**Aim of the exercise:**
Reproduce the data below word for word, setting aside any picture it holds.

[Opening Given entries section]

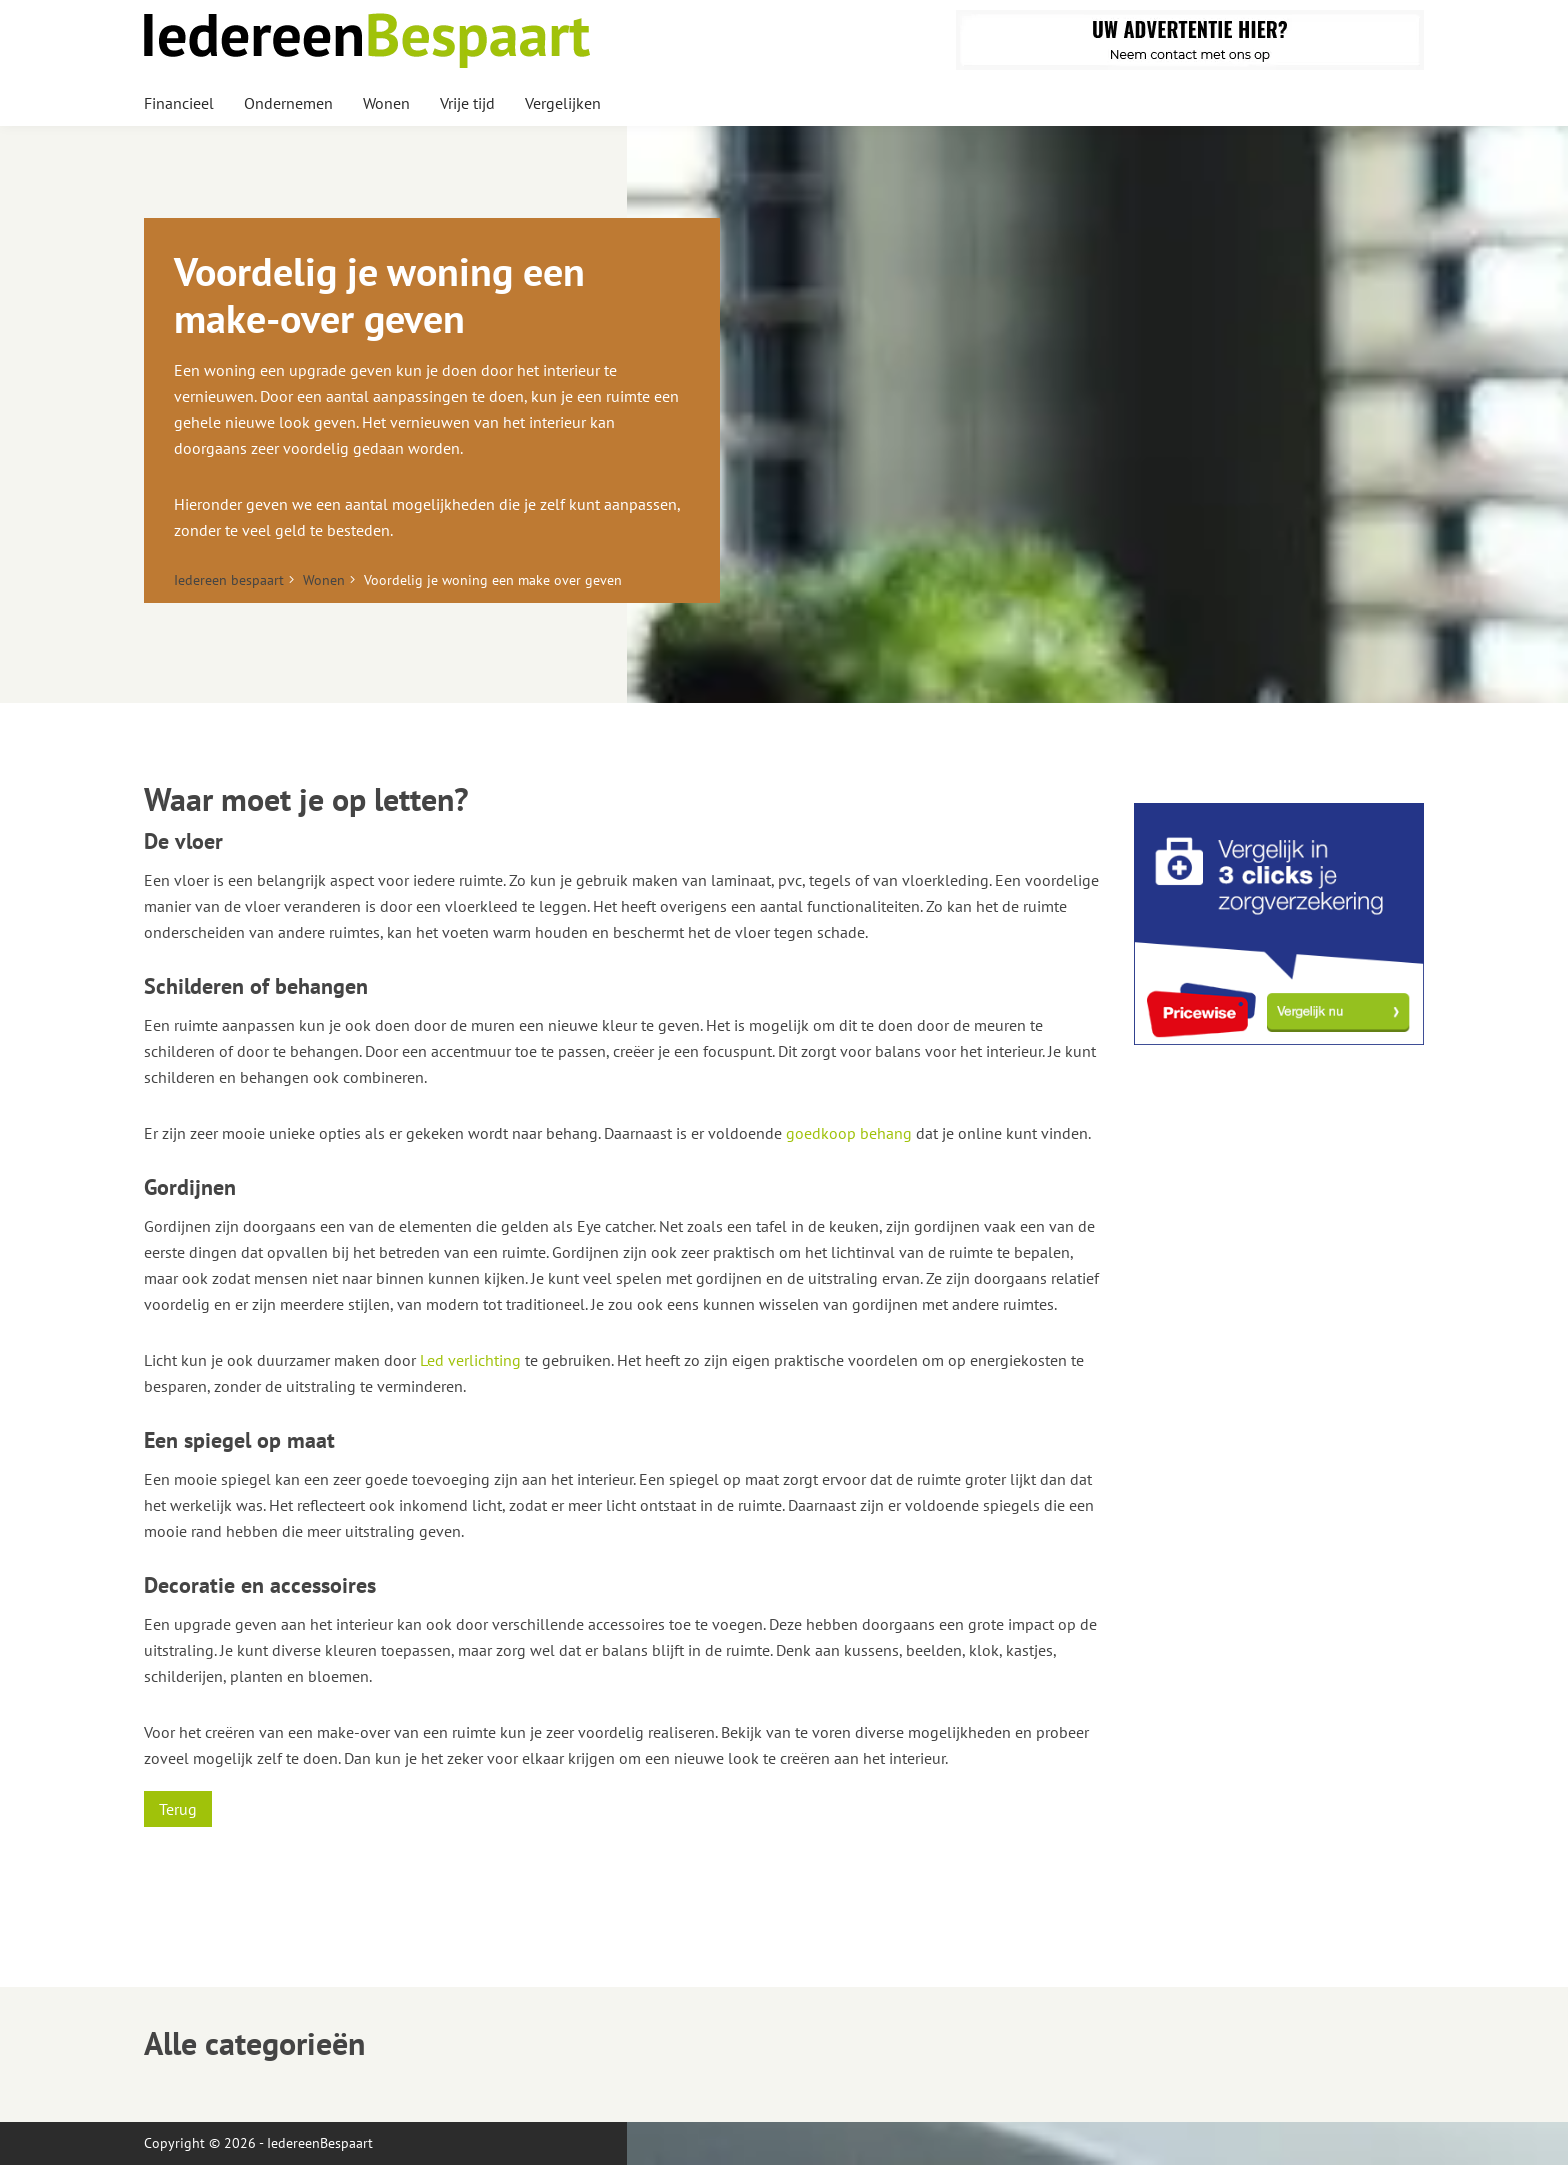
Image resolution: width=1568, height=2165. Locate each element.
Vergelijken (563, 103)
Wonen (386, 103)
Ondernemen (288, 103)
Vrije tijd (467, 103)
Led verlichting (470, 1360)
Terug (178, 1809)
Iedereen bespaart (229, 580)
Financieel (179, 103)
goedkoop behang (849, 1133)
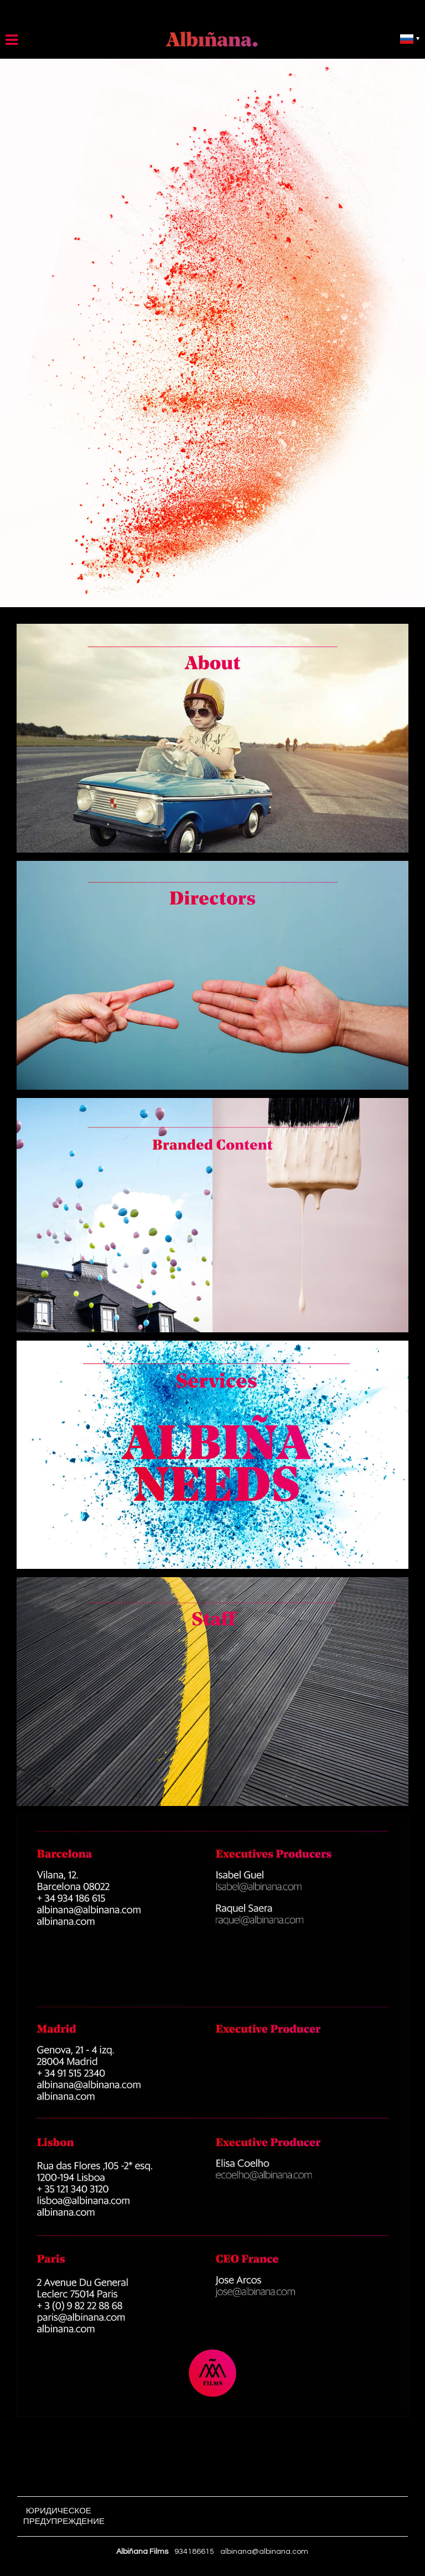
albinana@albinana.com (264, 2552)
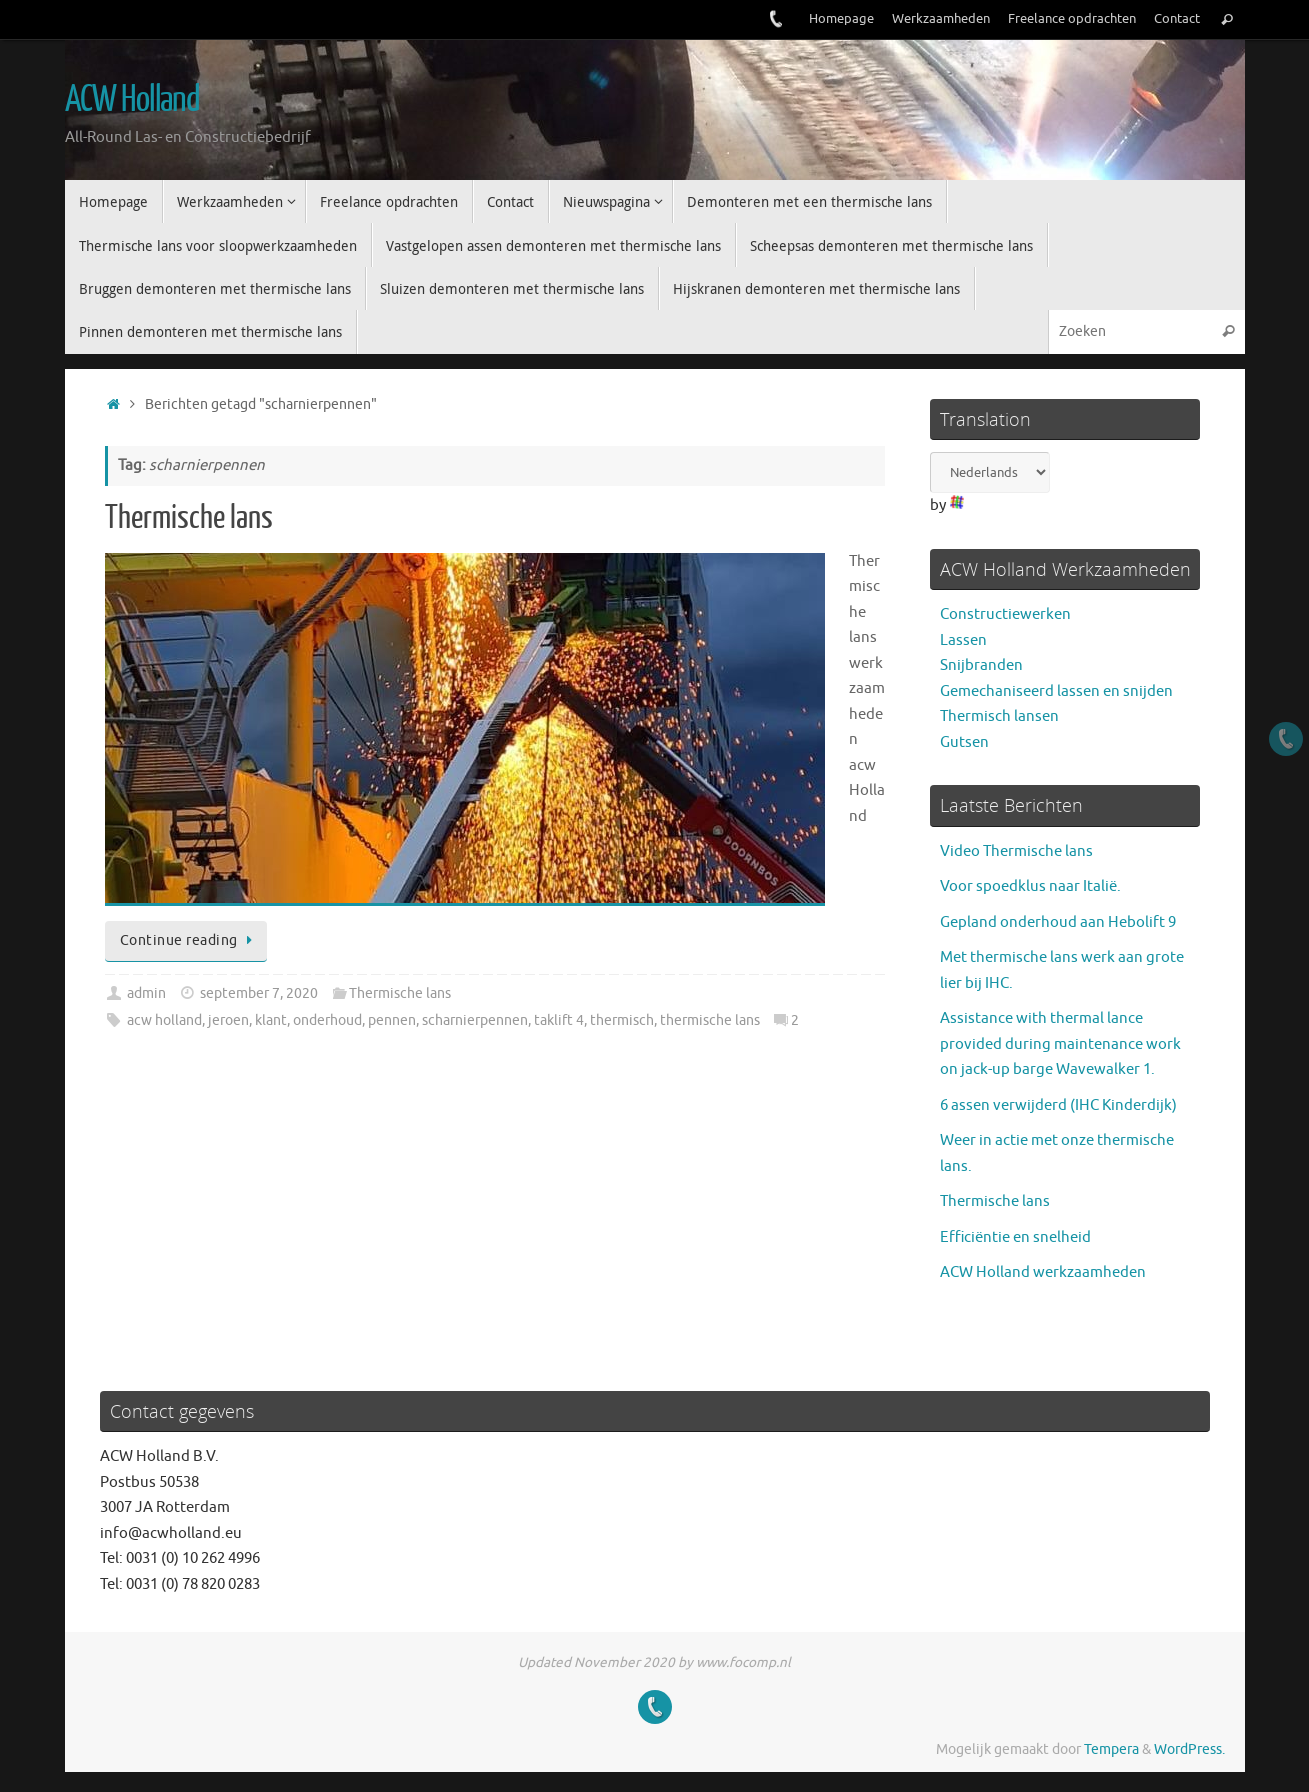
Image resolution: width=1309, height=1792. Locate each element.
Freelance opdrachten (1072, 19)
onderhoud (327, 1020)
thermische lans (710, 1020)
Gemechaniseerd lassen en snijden (1056, 691)
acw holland (164, 1020)
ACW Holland (132, 100)
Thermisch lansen (999, 716)
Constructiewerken (1005, 614)
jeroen (228, 1020)
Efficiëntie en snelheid (1015, 1237)
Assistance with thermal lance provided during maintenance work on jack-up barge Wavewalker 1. (1060, 1044)
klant (271, 1020)
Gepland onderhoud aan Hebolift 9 (1058, 922)
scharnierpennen (475, 1020)
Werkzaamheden (941, 19)
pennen (392, 1020)
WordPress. (1189, 1749)
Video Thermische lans (1016, 851)
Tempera (1111, 1749)
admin (146, 993)
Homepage (841, 19)
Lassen (963, 640)
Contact (1177, 19)
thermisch (622, 1020)
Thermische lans (189, 518)
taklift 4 (559, 1020)
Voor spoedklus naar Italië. (1030, 886)
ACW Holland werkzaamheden (1043, 1272)
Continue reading (190, 940)
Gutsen (964, 742)
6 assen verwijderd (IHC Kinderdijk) (1058, 1105)
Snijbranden (981, 665)
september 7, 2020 (259, 993)
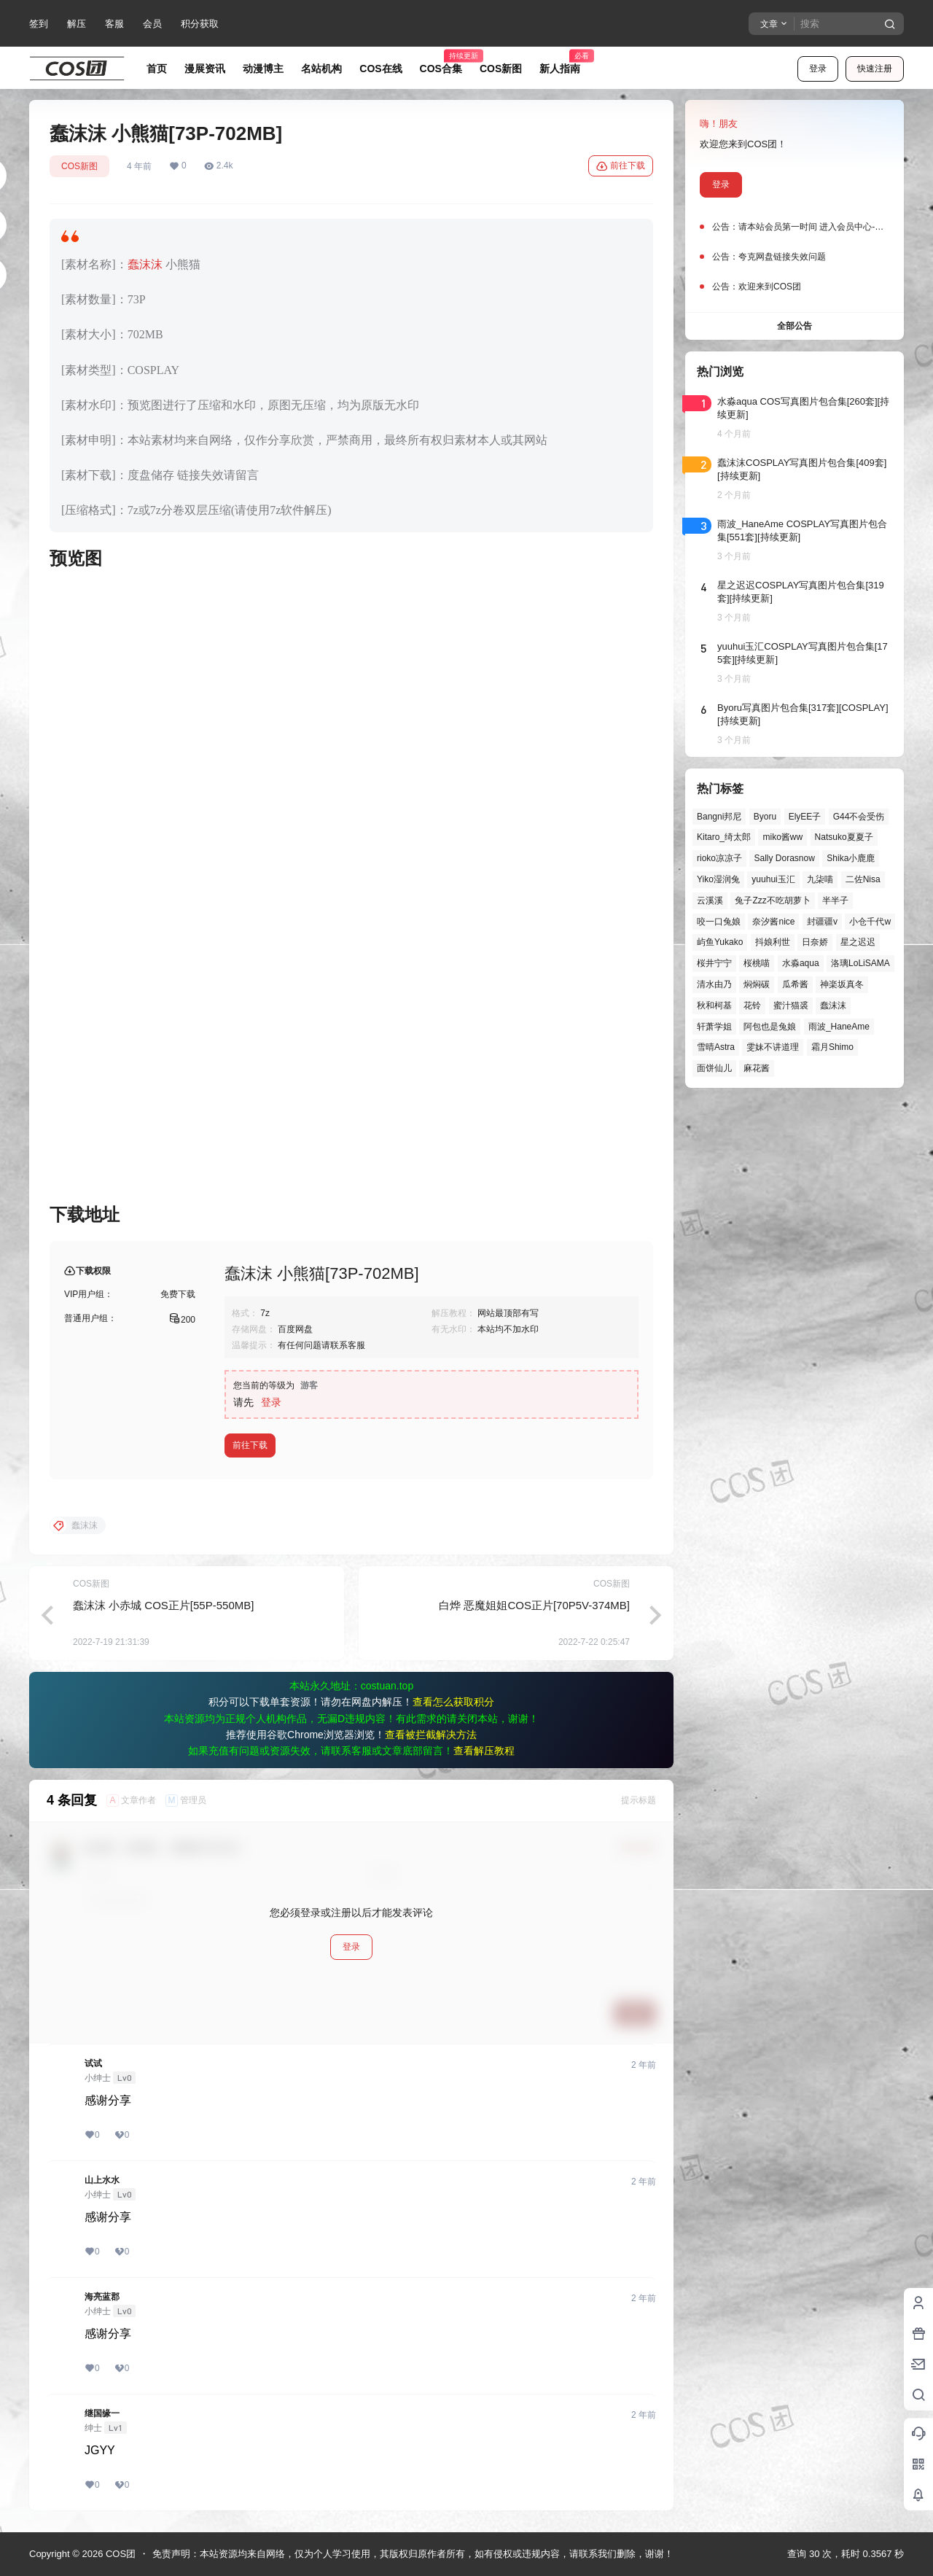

[Closing Given entries section]

**Completed exercise:**
Image resolution: width=1568, height=2165. Locate each element.
Vergelijken (563, 103)
Wonen (386, 103)
Ondernemen (288, 103)
Vrije tijd (467, 103)
Led verlichting (470, 1360)
Terug (178, 1809)
Iedereen bespaart (229, 580)
Financieel (179, 103)
goedkoop behang (849, 1133)
albinana@albinana.com (264, 2552)
Image resolution: width=1309, height=1792. Locate each element.
Freelance opdrachten (1072, 19)
onderhoud (327, 1020)
thermische lans (710, 1020)
Gemechaniseerd lassen en snijden (1056, 691)
acw holland (164, 1020)
ACW Holland (132, 100)
Thermisch lansen (999, 716)
Constructiewerken (1005, 614)
jeroen (228, 1020)
Efficiëntie en snelheid (1015, 1237)
Assistance with thermal lance provided during maintenance work on jack-up barge Wavewalker 1. (1060, 1044)
klant (271, 1020)
Gepland onderhoud aan Hebolift 9 (1058, 922)
scharnierpennen (475, 1020)
Werkzaamheden (941, 19)
pennen (392, 1020)
WordPress. (1189, 1749)
Video Thermische lans (1016, 851)
Tempera (1111, 1749)
admin (146, 993)
Homepage (841, 19)
Lassen (963, 640)
Contact (1177, 19)
thermisch (622, 1020)
Thermische lans (189, 518)
taklift 4 (559, 1020)
Voor spoedklus naar Italië. (1030, 886)
ACW Holland werkzaamheden (1043, 1272)
Continue reading (190, 940)
Gutsen (964, 742)
6 assen verwijderd (IHC Kinderdijk) (1058, 1105)
Snijbranden (981, 665)
september 7, 2020 (259, 993)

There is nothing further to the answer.